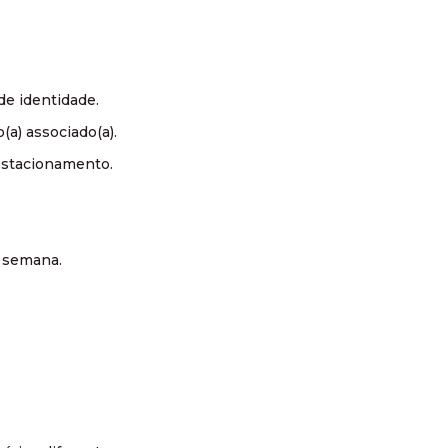
de identidade.
(a) associado(a).
 estacionamento.
a semana.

[EXERCISE PROMPT]:
In the printed copy, the material above must appear unchanged and without its pictures.

[COMPLETED EXERCISE]:
de identidade.
(a) associado(a).
 estacionamento.
a semana.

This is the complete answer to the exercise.